We can mimic the call stack of the recursive DFS algorithm in solution #1 with a std::stack data structure and an iterative approach. We simply initialize a std::stack<std::pair<TreeNode*,int>> that holds all nodes to be processed with their respective depth. In each iteration, we verify if the depth of the current node is larger than the maximum depth found so far. We also add the children of the last node (FIFO) to the stack. The depth associated with the children is simply the depth found for the parent + 1. The algorithm will run until all nodes have been processed.

/**
 * Definition for a binary tree node.
 * struct TreeNode {
 *     int val;
 *     TreeNode *left;
 *     TreeNode *right;
 *     TreeNode() : val(0), left(nullptr), right(nullptr) {}
 *     TreeNode(int x) : val(x), left(nullptr), right(nullptr) {}
 *     TreeNode(int x, TreeNode *left, TreeNode *right) : val(x), left(left), right(right) {}
 * };
 */
class Solution {
public:
    int maxDepth(TreeNode* root) {
        // iterative DFS
        std::stack<std::pair<TreeNode*, int>> stack;
        stack.push({root, 1});
        auto result = 0;
        while(!stack.empty()) {
            auto[item, depth] = stack.top();
            stack.pop();
            if (item != nullptr) {
                result = std::max(result, depth);
                stack.push({item->right, depth + 1});
                stack.push({item->left, depth + 1});
            }
        }
            
        return result;
    }

};

Time complexity again is $O(N)$ as all nodes are processed. Space complexity again depends on the layout of the tree. For perfectly balanced binary search trees, we obtain $O(log N)$. For completely unbalanced trees, space complexity is $O(N)$.
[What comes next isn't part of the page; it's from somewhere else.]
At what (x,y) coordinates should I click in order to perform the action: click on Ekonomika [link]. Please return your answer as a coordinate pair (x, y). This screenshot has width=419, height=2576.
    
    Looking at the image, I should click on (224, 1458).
Alternatively, we can run a breadth-first search (BFS). Instead of processing each path individually and comparing results afterward as we did with DFS, we go through the tree layer by layer while incrementing a variable count. We terminate once there are no more layers. BFS algorithms typically require a queue that keeps track of elements to be processed. After checking the base case of an empty tree, we add root to a std::queue<TreeNode*>. In each iteration, we increment count and pop all elements into a temporary queue. Subsequently, we add all children of the nodes in the temporary queue to the main queue. Here is the code for BFS:

/**
 * Definition for a binary tree node.
 * struct TreeNode {
 *     int val;
 *     TreeNode *left;
 *     TreeNode *right;
 *     TreeNode() : val(0), left(nullptr), right(nullptr) {}
 *     TreeNode(int x) : val(x), left(nullptr), right(nullptr) {}
 *     TreeNode(int x, TreeNode *left, TreeNode *right) : val(x), left(left), right(right) {}
 * };
 */
class Solution {
public:

    int maxDepth(TreeNode* root) {
        // iterative BFS
        if (root == nullptr) {
            return 0;
        }
        std::queue<TreeNode*> queue;
        int count = 0;
        queue.push(root);
        while (!queue.empty()) {
            // pop all items into temp queue
            count++;
            std::queue<TreeNode*> items;
            while (!queue.empty()) {
                auto item = queue.front();
                queue.pop();
                items.push(item);
            }
            // check for children
            while (!items.empty()) {
                auto item = items.front();
                items.pop();
                if (item->left != nullptr) {
                    queue.push(item->left);
                }
                if (item->right != nullptr) {
                    queue.push(item->right);
                }
            }
        }
        return count;
    }

};

Time complexity is identical to previous solutions. As all nodes are visited once, run time scales with $O(N)$. Space complexity would be $O(N)$ as we will hold $N/2$ elements in the queue during the last layer.